Ressalte-se que há sérios riscos de sobreexploração de aqüíferos, ou mesmo sua contaminação, principalmente nas áreas de recargas, situadas em regiões onde ocorrem fraturas nas camadas da rocha que protege o aqüífero; a sobreexploração do aqüífero, agravada com a perfuração de poços em área já em exaustão, tem danosas conseqüências ambientais. Na medida em que as águas subterrâneas e superficiais são interdependentes, a explotação dos mananciais subterrâneos, em níveis superiores à recarga, repercute sobre as vazões dos cursos d’água superficiais, comprometendo o abastecimento humano, e os outros usos possíveis, além de ampliar a possibilidade de infiltração de águas superficiais contaminadas, ocasionando a deterioração da qualidade de suas águas e reduzindo sua capacidade de armazenamento.29 Nos aqüíferos localizados próximo ao litoral, pode também ocasionar a intrusão da cunha salina, com danos significativos aos manguezais. Resulta daí a importância de compartilhar os conhecimentos relativos ao comportamento hidrodinâmico do aqüífero, bem como a definição de medidas visando resguardar as áreas de recarga. Essas áreas, uma vez identificadas, devem ser especialmente protegidas, impondo-se, preventivamente, restrições à instalação de atividades suscetíveis de causarem danos significativos às águas subterrâneas, como pólos petroquímicos ou cloroquímicos e atividades que operem equipamentos atômicos, entre outras.

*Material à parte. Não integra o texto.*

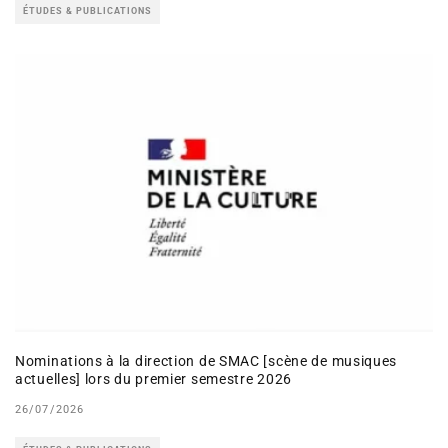
ÉTUDES & PUBLICATIONS
Nominations à la direction de SMAC [scène de musiques
actuelles] lors du premier semestre 2026
26/07/2026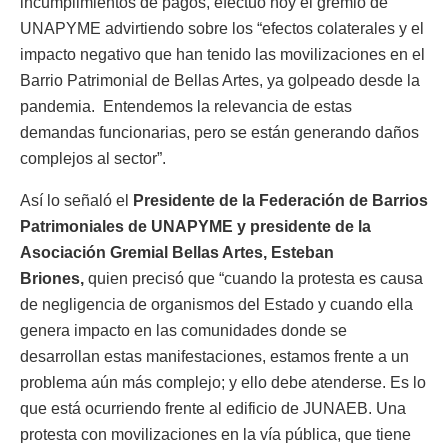
incumplimientos de pagos, efectuó hoy el gremio de
UNAPYME advirtiendo sobre los “efectos colaterales y el
impacto negativo que han tenido las movilizaciones en el
Barrio Patrimonial de Bellas Artes, ya golpeado desde la
pandemia. Entendemos la relevancia de estas
demandas funcionarias, pero se están generando daños
complejos al sector”.
Así lo señaló el
Presidente de la Federación de Barrios
Patrimoniales de UNAPYME y presidente de la
Asociación Gremial Bellas Artes, Esteban
Briones,
quien precisó que “cuando la protesta es causa
de negligencia de organismos del Estado y cuando ella
genera impacto en las comunidades donde se
desarrollan estas manifestaciones, estamos frente a un
problema aún más complejo; y ello debe atenderse. Es lo
que está ocurriendo frente al edificio de JUNAEB. Una
protesta con movilizaciones en la vía pública, que tiene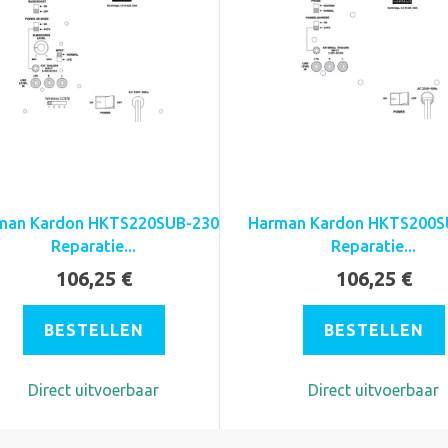
man Kardon HKTS220SUB-230
Harman Kardon HKTS200S
Reparatie...
Reparatie...
106,25 €
106,25 €
BESTELLEN
BESTELLEN
Direct uitvoerbaar
Direct uitvoerbaar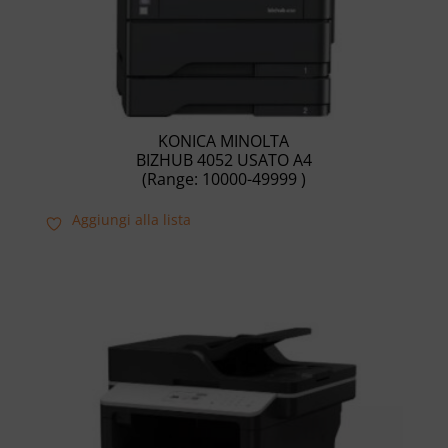
KONICA MINOLTA
BIZHUB 4052 USATO A4
(Range: 10000-49999 )
Aggiungi alla lista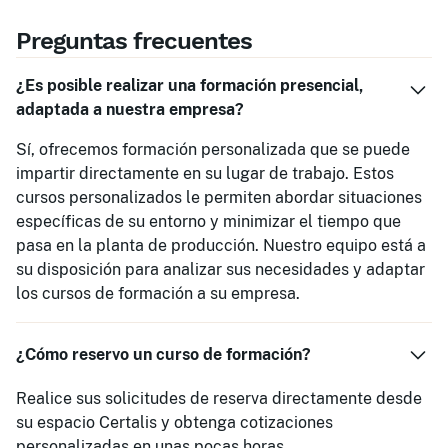
Preguntas frecuentes
¿Es posible realizar una formación presencial,
adaptada a nuestra empresa?
Sí, ofrecemos formación personalizada que se puede
impartir directamente en su lugar de trabajo. Estos
cursos personalizados le permiten abordar situaciones
específicas de su entorno y minimizar el tiempo que
pasa en la planta de producción. Nuestro equipo está a
su disposición para analizar sus necesidades y adaptar
los cursos de formación a su empresa.
¿Cómo reservo un curso de formación?
Realice sus solicitudes de reserva directamente desde
su espacio Certalis y obtenga cotizaciones
personalizadas en unas pocas horas.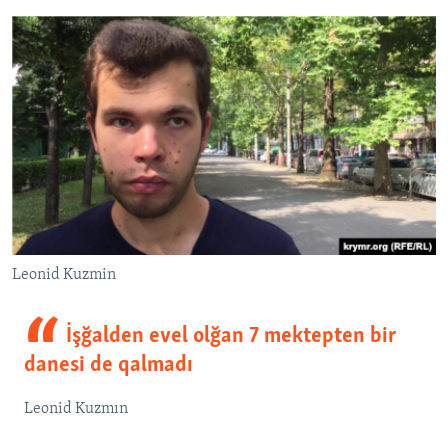
Leonid Kuzmin
İşğalden evel olğan 7 mektepten bir
danesi de qalmadı
Leonid Kuzmın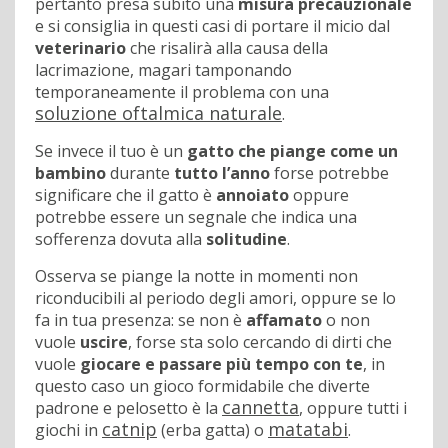
pertanto presa subito una
misura precauzionale
e si consiglia in questi casi di portare il micio dal
veterinario
che risalirà alla causa della
lacrimazione, magari tamponando
temporaneamente il problema con una
soluzione oftalmica naturale
.
Se invece il tuo è un
gatto che piange come un
bambino
durante
tutto l’anno
forse potrebbe
significare che il gatto è
annoiato
oppure
potrebbe essere un segnale che indica una
sofferenza dovuta alla
solitudine
.
Osserva se piange la notte in momenti non
riconducibili al periodo degli amori, oppure se lo
fa in tua presenza: se non è
affamato
o non
vuole
uscire
, forse sta solo cercando di dirti che
vuole
giocare e passare più tempo con te
, in
questo caso un gioco formidabile che diverte
cannetta
padrone e pelosetto è la
, oppure tutti i
catnip
matatabi
giochi in
(erba gatta) o
.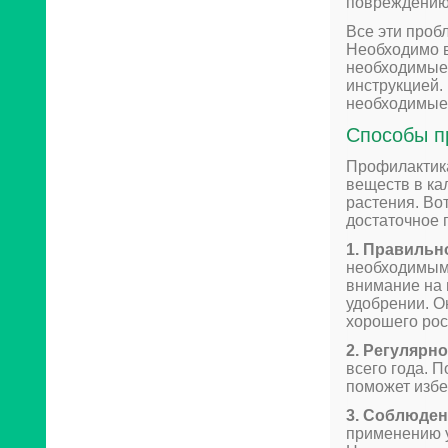
повреждению 
Все эти проб
Необходимо в
необходимые 
инструкцией.
необходимые 
Способы п
Профилактика
веществ в ка
растения. Во
достаточное 
1. Правильн
необходимым
внимание на 
удобрении. О
хорошего рос
2. Регулярн
всего года. 
поможет избе
3. Соблюден
применению у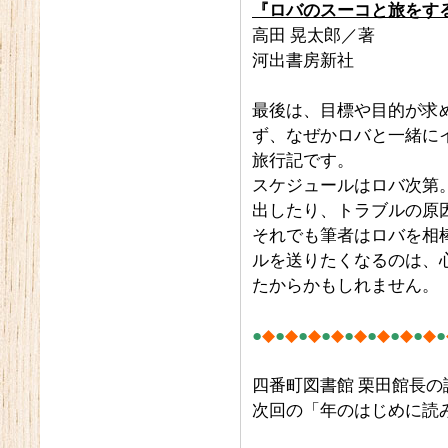
『ロバのスーコと旅をす
高田 晃太郎／著
河出書房新社
最後は、目標や目的が求
ず、なぜかロバと一緒に
旅行記です。
スケジュールはロバ次第
出したり、トラブルの原因
それでも筆者はロバを相
ルを送りたくなるのは、
たからかもしれません。
●
◆
●
◆
●
◆
●
◆
●
◆
●
◆
●
◆
●
◆
●
四番町図書館 栗田館長
次回の「年のはじめに読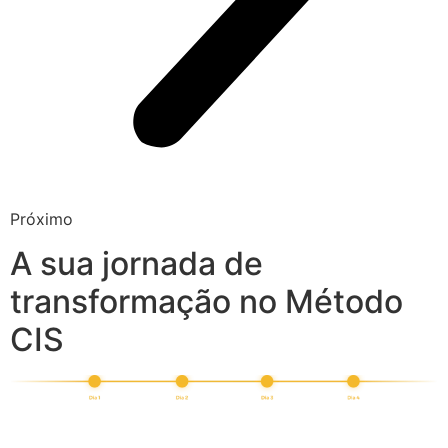
Próximo
A sua jornada de
transformação no Método
CIS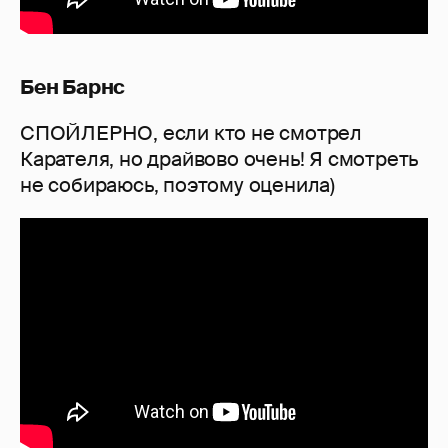
Бен Барнс
СПОЙЛЕРНО, если кто не смотрел
Карателя, но драйвово очень! Я смотреть
не собираюсь, поэтому оценила)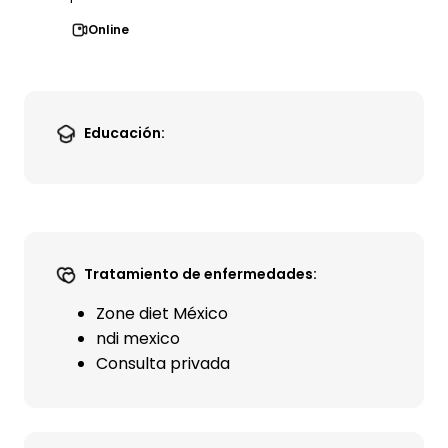
Online
Educación:
Tratamiento de enfermedades:
Zone diet México
ndi mexico
Consulta privada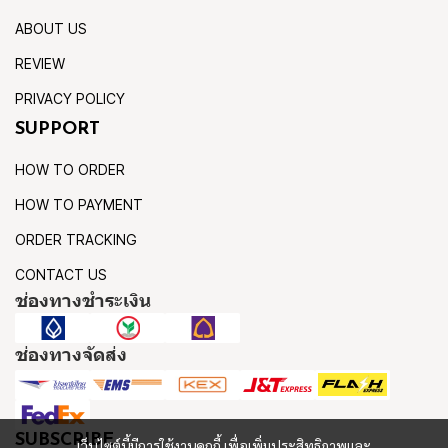
ABOUT US
REVIEW
PRIVACY POLICY
SUPPORT
HOW TO ORDER
HOW TO PAYMENT
ORDER TRACKING
CONTACT US
ช่องทางชำระเงิน
ช่องทางจัดส่ง
SUBSCRIBE
เว็บไซต์นี้มีการใช้งานคุกกี้ เพื่อเพิ่มประสิทธิภาพและ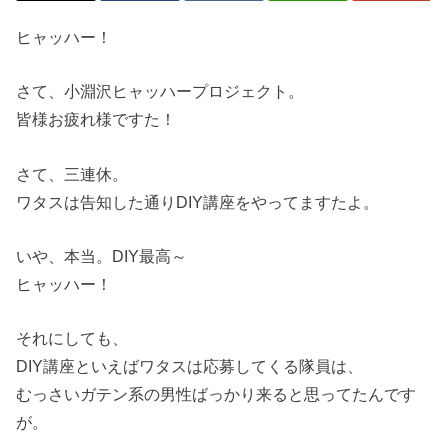
ヒャッハー！
さて、小淵沢ヒャッハープロジェクト。
皆様お疲れ様ですた！
さて、三連休。
ワタスは告知した通りDIY講座をやってますたよ。
いや、本当。DIY最高～
ヒャッハー！
それにしても、
DIY講座といえばワタスは応募してくる隊員は、
むっさいガテン系の男性ばっかり来ると思ってたんです
が。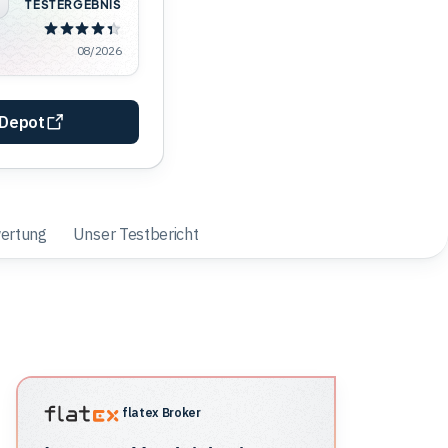
TESTERGEBNIS
08/2026
-Depot
ertung
Unser Testbericht
flatex Broker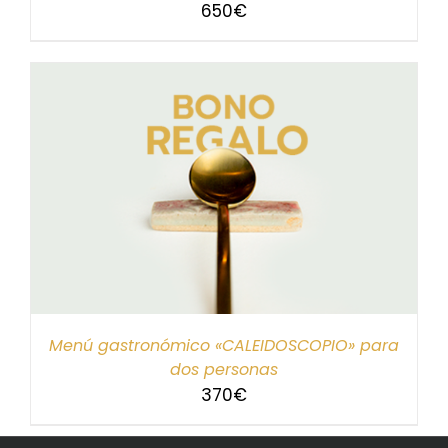
650
€
Menú gastronómico «CALEIDOSCOPIO» para
dos personas
370
€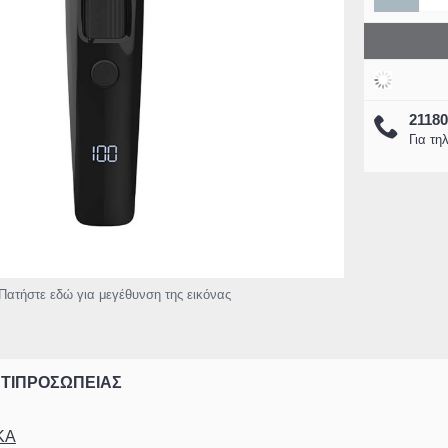
2118
Για τη
Πατήστε εδώ για μεγέθυνση της εικόνας
ΝΤΙΠΡΟΣΩΠΕΙΑΣ
ΚΑ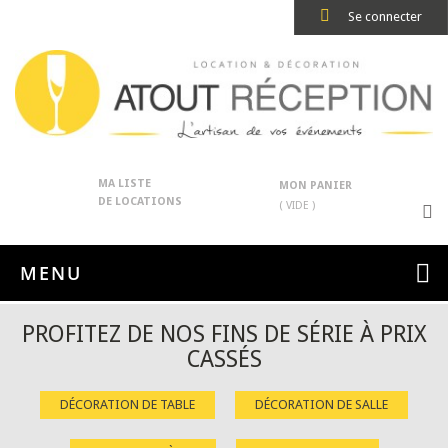
Se connecter
MA LISTE
MON PANIER
DE LOCATIONS
( VIDE )
MENU
PROFITEZ DE NOS FINS DE SÉRIE À PRIX
CASSÉS
DÉCORATION DE TABLE
DÉCORATION DE SALLE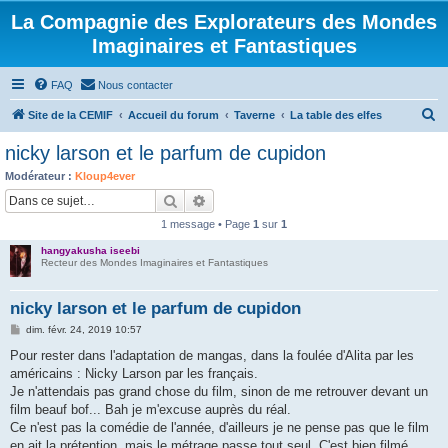
La Compagnie des Explorateurs des Mondes
Imaginaires et Fantastiques
FAQ
Nous contacter
R
Site de la CEMIF
Accueil du forum
Taverne
La table des elfes
e
nicky larson et le parfum de cupidon
c
Modérateur :
Kloup4ever
h
Rechercher
Recherche avancée
e
1 message • Page
1
sur
1
r
hangyakusha iseebi
c
Recteur des Mondes Imaginaires et Fantastiques
h
nicky larson et le parfum de cupidon
e
M
dim. févr. 24, 2019 10:57
r
e
s
Pour rester dans l'adaptation de mangas, dans la foulée d'Alita par les
s
américains : Nicky Larson par les français.
a
g
Je n'attendais pas grand chose du film, sinon de me retrouver devant un
e
film beauf bof... Bah je m'excuse auprès du réal.
Ce n'est pas la comédie de l'année, d'ailleurs je ne pense pas que le film
en ait la prétention, mais le métrage passe tout seul. C'est bien filmé,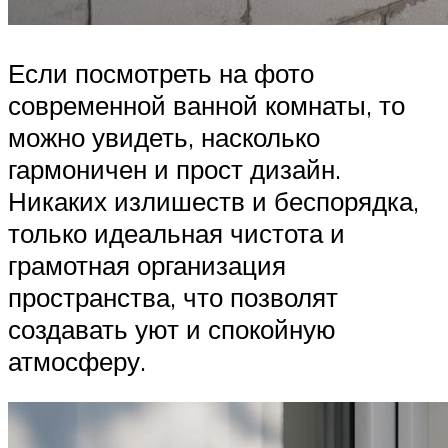
Если посмотреть на фото
современной ванной комнаты, то
можно увидеть, насколько
гармоничен и прост дизайн.
Никаких излишеств и беспорядка,
только идеальная чистота и
грамотная организация
пространства, что позволят
создавать уют и спокойную
атмосферу.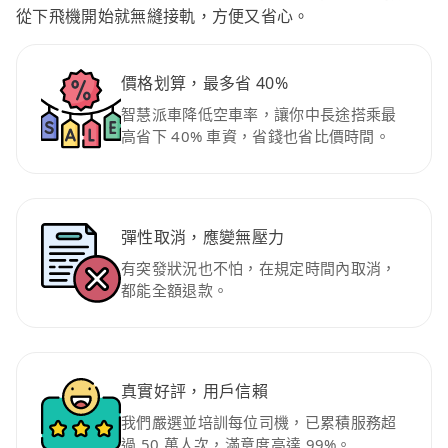
從下飛機開始就無縫接軌，方便又省心。
價格划算，最多省 40%
智慧派車降低空車率，讓你中長途搭乘最
高省下 40% 車資，省錢也省比價時間。
彈性取消，應變無壓力
有突發狀況也不怕，在規定時間內取消，
都能全額退款。
真實好評，用戶信賴
我們嚴選並培訓每位司機，已累積服務超
過 50 萬人次，滿意度高達 99%。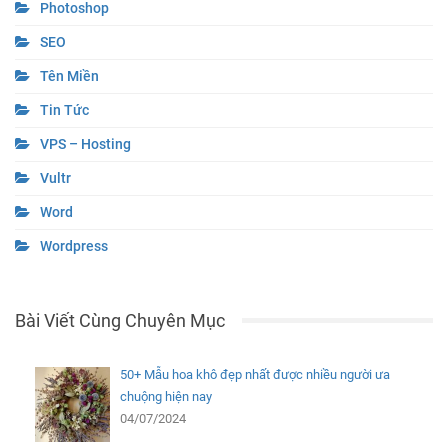
Photoshop
SEO
Tên Miền
Tin Tức
VPS – Hosting
Vultr
Word
Wordpress
Bài Viết Cùng Chuyên Mục
50+ Mẫu hoa khô đẹp nhất được nhiều người ưa
chuộng hiện nay
04/07/2024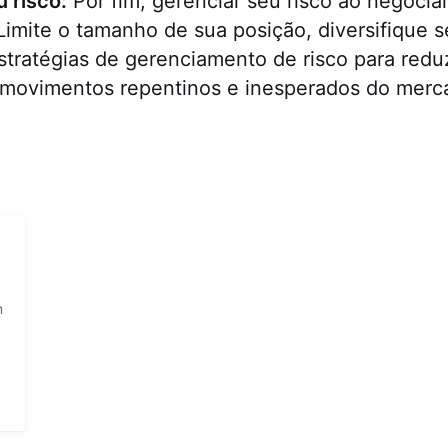
 risco:
Por fim, gerenciar seu risco ao negocia
Limite o tamanho de sua posição, diversifique s
stratégias de gerenciamento de risco para redu
 movimentos repentinos e inesperados do merc
m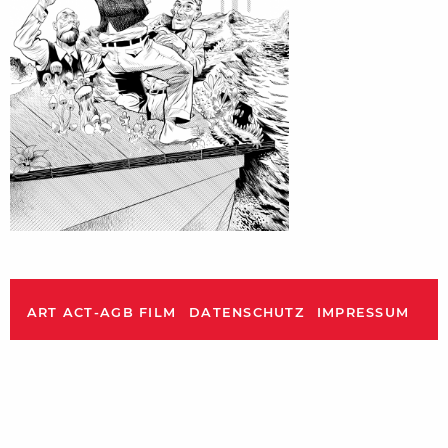
ART ACT-AGB FILM
DATENSCHUTZ
IMPRESSUM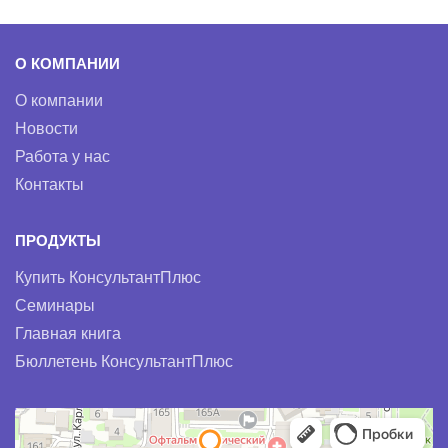
О КОМПАНИИ
О компании
Новости
Работа у нас
Контакты
ПРОДУКТЫ
Купить КонсультантПлюс
Семинары
Главная книга
Бюллетень КонсультантПлюс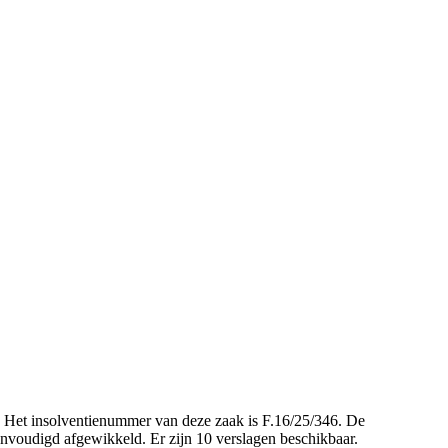
e. Het insolventienummer van deze zaak is F.16/25/346. De
eenvoudigd afgewikkeld. Er zijn 10 verslagen beschikbaar.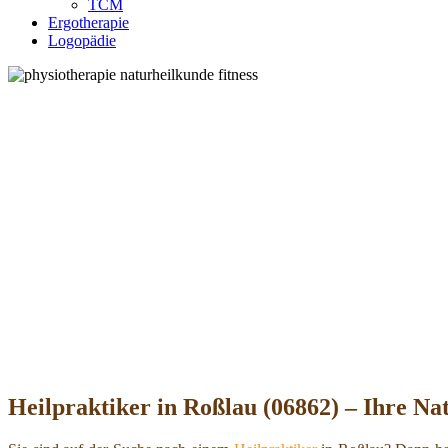
TCM
Ergotherapie
Logopädie
Heilpraktiker in Roßlau (06862) – Ihre Nat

Nesse esforço cooperativo, com vistas à proteção de um bem de uso comum, cuja dominialidade, como no caso do Aqüífero Guarani, ultrapassa fronteiras de países, sendo portanto, internacional, os Estados interessados devem desenvolver uma estratégia de gestão conjunta, envolvendo parcerias técnicas e institucionais e regras comuns que permitam a proteção e a exploração sustentável e integrada do aqüífero.

29 Sabe-se que a contaminação das águas subterrâneas possui impactos diferenciados, inclusive nos casos de contaminantes persistentes. O comportamento da pluma contaminante varia de acordo com as características do solo e do aqüífero, e a remediação depende de cada caso, exige conhecimento do aqüífero e nem sempre é possível integralmente.

Não há nenhuma necessidade de que a propriedade das águas subterrâneas subjacentes a mais de um Estado da Federação seja transferida à União. Essa alteração dominial pode ter interesse exclusivamente do ponto de vista da outorga e arrecadação, sem contudo, repercutir no gerenciamento dos aqüíferos. Ou seja, a União deve exercer uma coordenação intergovernamental, podendo legislar sobre a matéria e estabelecer normas para a cooperação interestadual na administração das águas subterrâneas de uso comum, de forma a evitar a sobreexploração. Nessa mesma norma federal, podem estar previstos instrumentos econômicos que assegurem a compensação pela utilização desses aqüíferos, destinando o valor arrecadado nesses casos à efetiva proteção das áreas de recarga. Vale dizer, a ação administrativa dos órgãos federais ligados à política de recursos hídricos, no apoio à administração integrada das águas subterrâneas interestaduais, deve existir independente de integrarem elas, o domínio da União.

Como parte da política ambiental, a política de recursos hídricos pressupõe o esforço cooperativo e a gestão integrada, independente de expressa previsão legal, em decorrência, outrossim, da própria natureza do bem ambiental a ser protegido e dos interesses que devem ser resguardados.